France tried armed walls with the Maginot Line. The Axis armies went by in a blink. After their conquest, the Axis refortified the line, renamed it the Siegfried Line and watched the Allies run over it in a similar blink. All this happened in the 1930’s and 1940’s. Technology has mutated, morphed and multiplied in access and application since then. Walls mean less now than then in a day when borders barely matter.
Mr. Trump wants to build a wall. In a world where allies mean more thane ever, we should take great care before we alienate a near neighbor.
Mr. Trump will practice religious intolerance.
He will exile, banish and forbid Muslims. The United States practiced this same policy with Jewish refugees under FDR. Victims were poured into the maw of the Holocaust.
Mr. Trump has already called Pope Francis I “disgraceful.” Muslims, Roman Catholics and, then who?
Mr. Trump appeared before the most fundamentalist of evangelicals, waved a Bible at them and pronounced it his favorite book. For me, this is his most intolerant act toward religion so far in his campaign.
Religious people are flexible, malleable, fungible and fluid. Religion can flex once and make a devotee rigid for life.. Religious people are often too easy to enlist. Mr. Trump reaches out for the evangelical voting bloc, which is essential for him. No one can blame him. He wants to win.
However, religious people are not the potent voting bloc of the Moral Majority days. Too many disappointments from forty years as a jilted bride have left the Religious Right groggy. We have been left at the altar by too many glib Litharios. Our easy affections no longer go to the first promise, but as religious people we still love our God and this may mean we do not like your god. We may forget to love the children of a lesser god as well. Court us, promise us the right things and we may mistake you for one of us, no matter how you say 2 Corinthians.
More simply put, I argue for leadership that accepts religion but refuses to incite the religious to anger against any other religion. Mr. Lincoln appealed to “the better angels of our nature.” I am religious, Christian, evangelical; all those things that are supposed to make me intellectually lazy and morally hazy. Even I hate to see religion bastardized by political candidates who want my anger in order to seize my vote. I think this is religious intolerance.
The candidate who appeals to your anger, my friend, is probably angry at you as well.
What will Mr. Trump do?
Mr. Trump will make the Free Press less free. Mr. Trump says he will “open up the libel laws and so make it easier to sue journalists.”
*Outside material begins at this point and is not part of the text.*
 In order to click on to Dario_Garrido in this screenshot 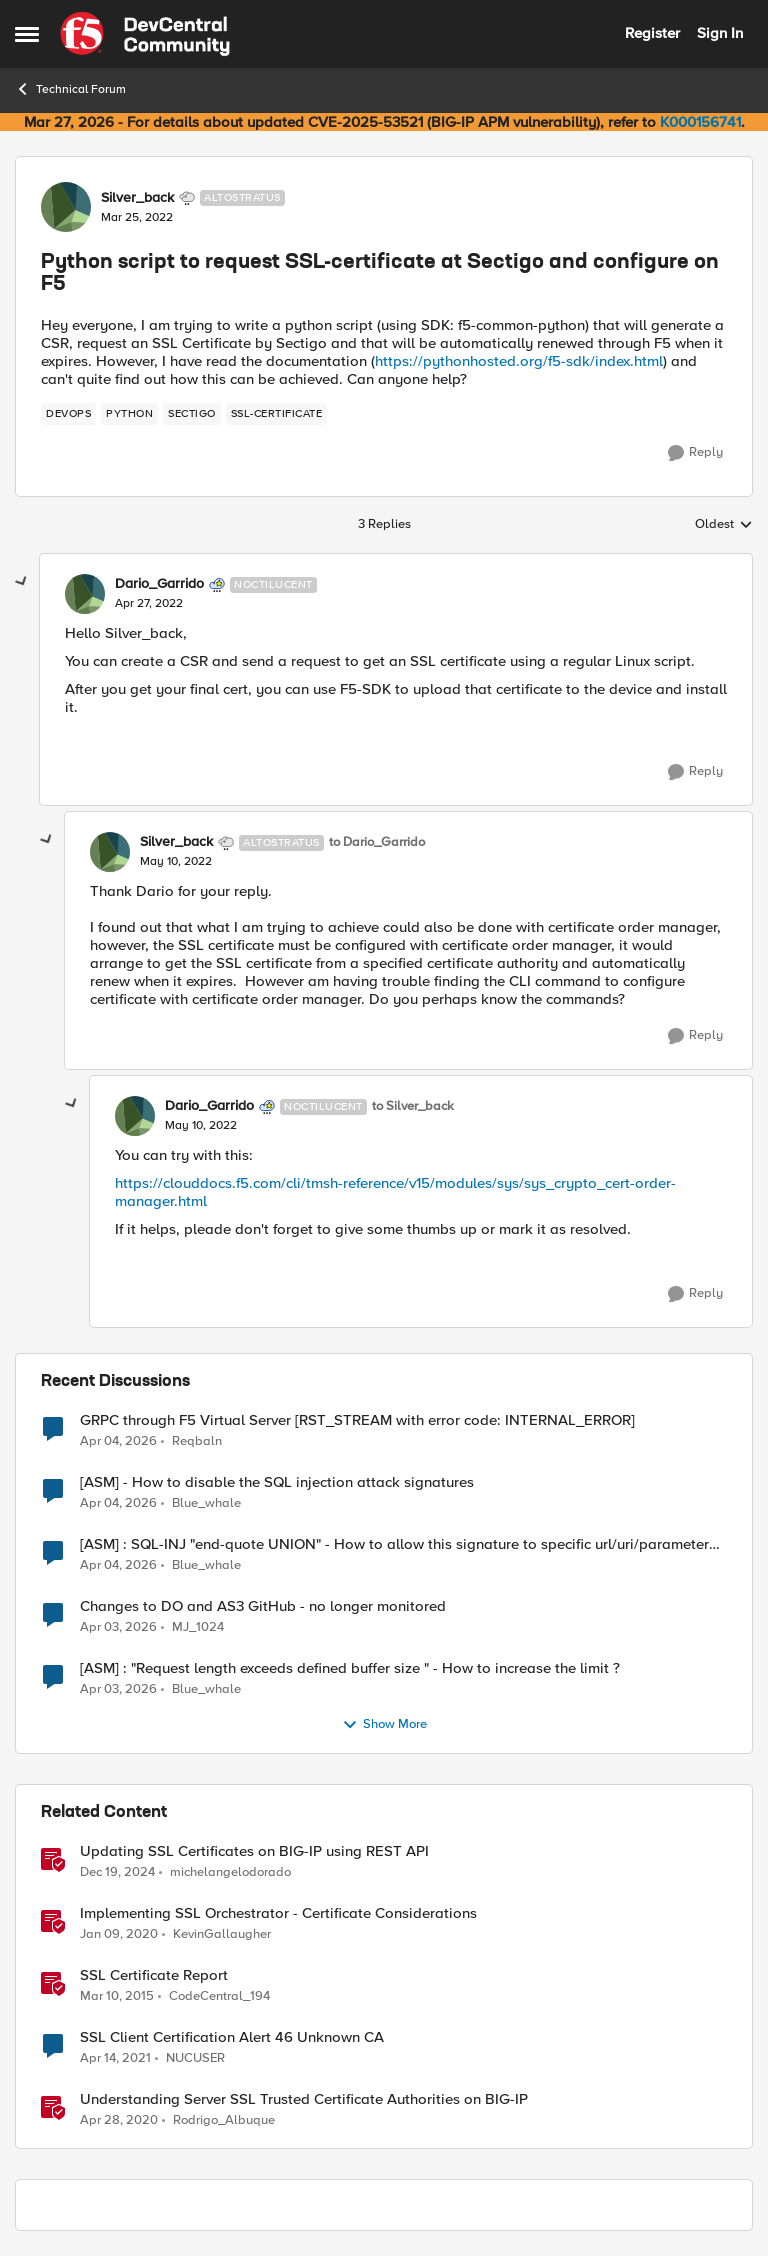 , I will do `click(377, 842)`.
I will here be accused of wandering, but I have to do my nuancing now. The 24 hour news cycle has cheapened journalism and advocacy news networks have made it tawdry. Depending on a network’s preferred customers, hearers get three sentences of actual news and 45 minutes of how bad the GOP dominated legislature is gridlocked or how bad the Democratic President is for the world. There are more “news programs” and less journalism than I can remember. Every “news” show seems like a tabloid now.
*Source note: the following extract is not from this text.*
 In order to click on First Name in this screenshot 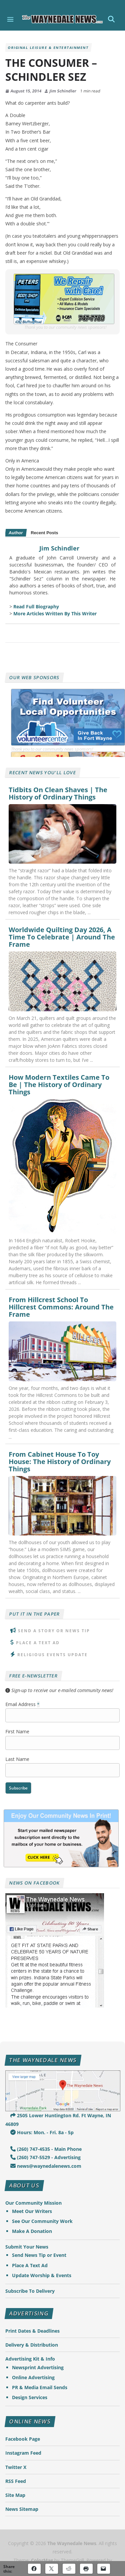 , I will do `click(17, 1731)`. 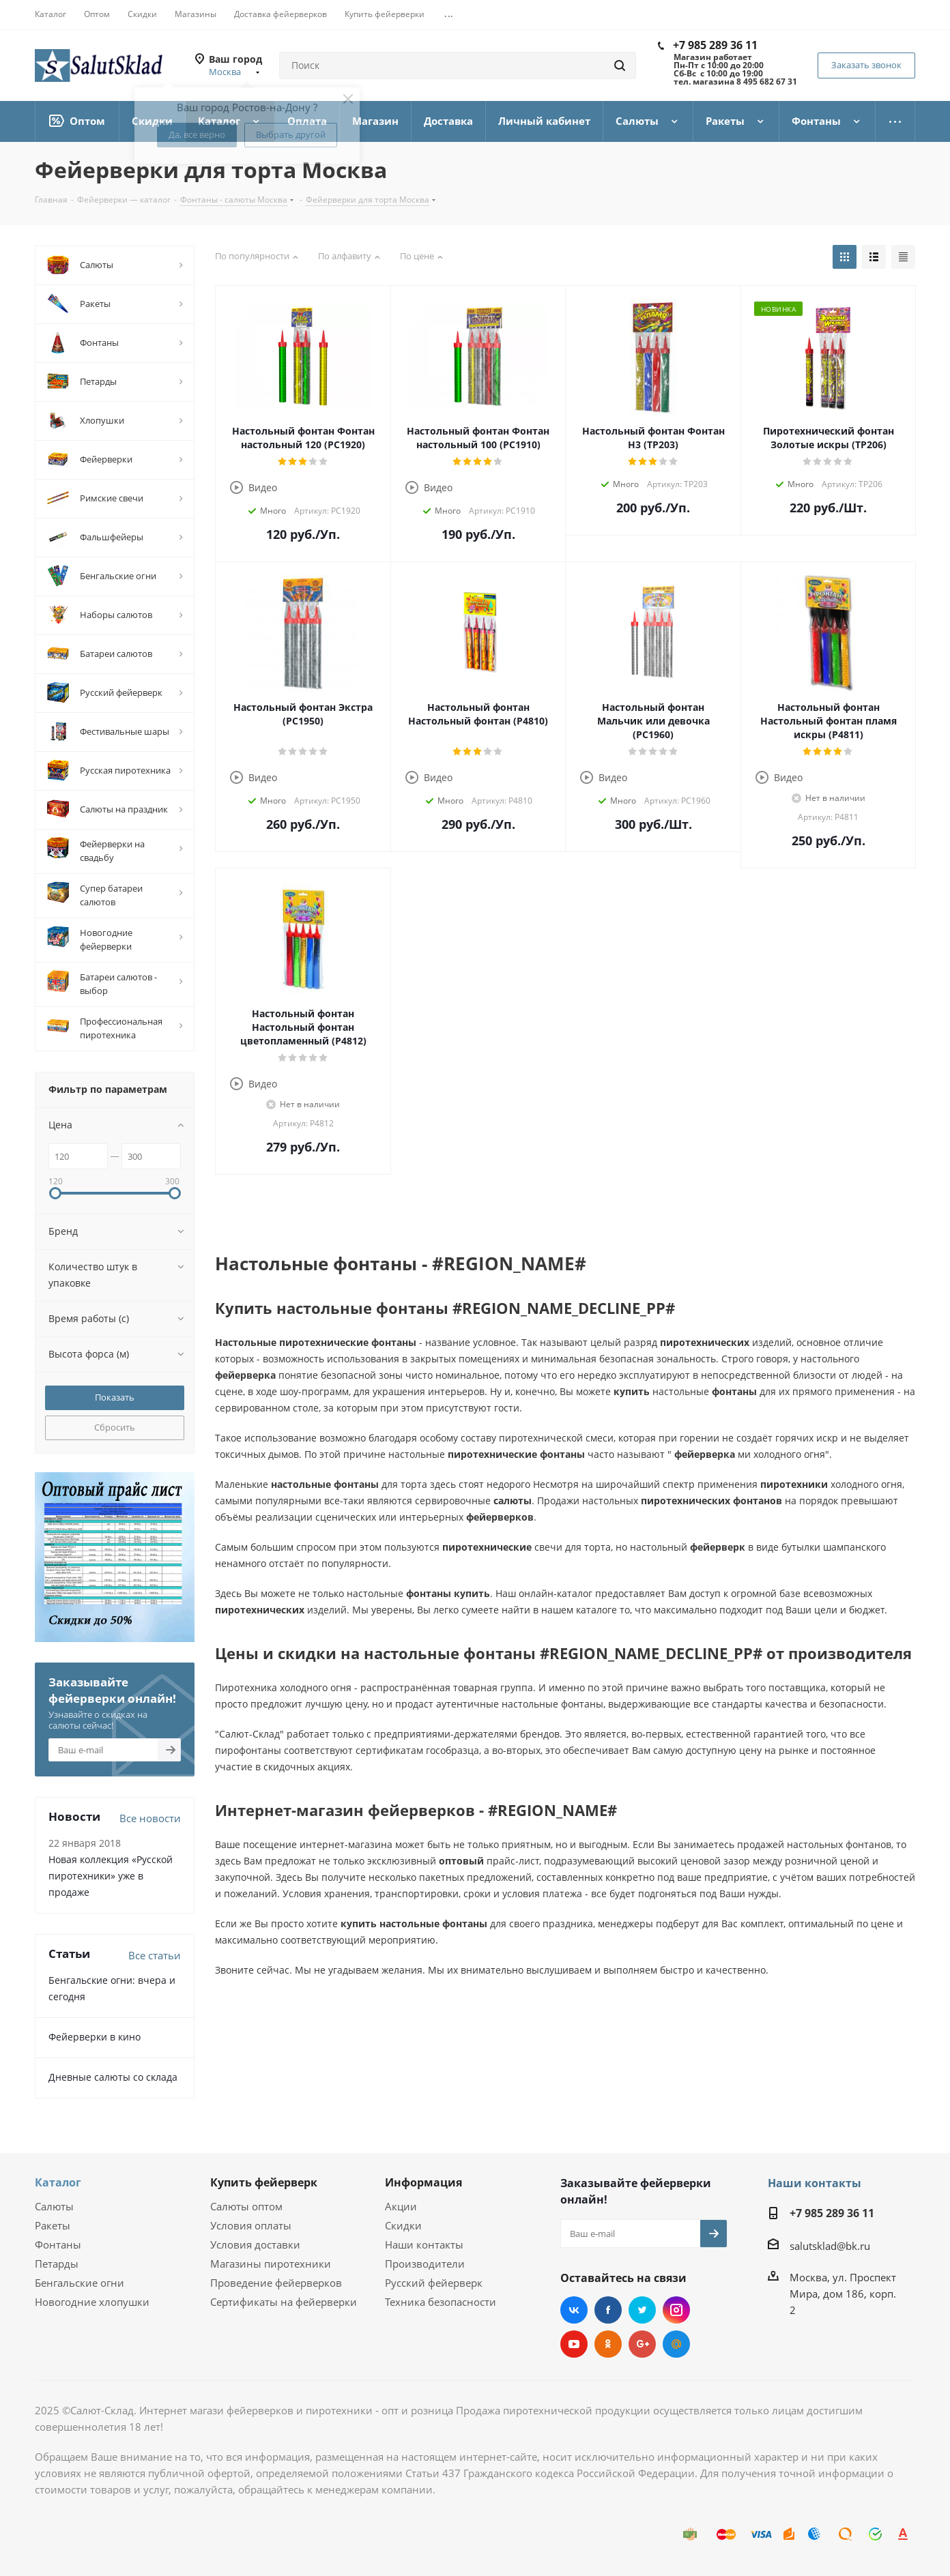 This screenshot has width=950, height=2576. Describe the element at coordinates (150, 1818) in the screenshot. I see `Все новости` at that location.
And, then, on the other hand, I have to argue for a Free Press. I want a Free Press and a strong Press. I want Edward R. Murrow taking on Joe McCarthy. I want Walter Cronkite telling the truth about the Viet Nam War. I want Woodward and Bernstein.
I want more limited government in Press matters, not more intrusiveness and more litigation. Mr. Trump boycots debates, sues journalists, derides the Pope, deforms the Bible, builds walls, destroys bridges and wants you to vote for him because he “tells it as he sees it.”
Mr. Trump, I have heard what you see. I do not want any part of it.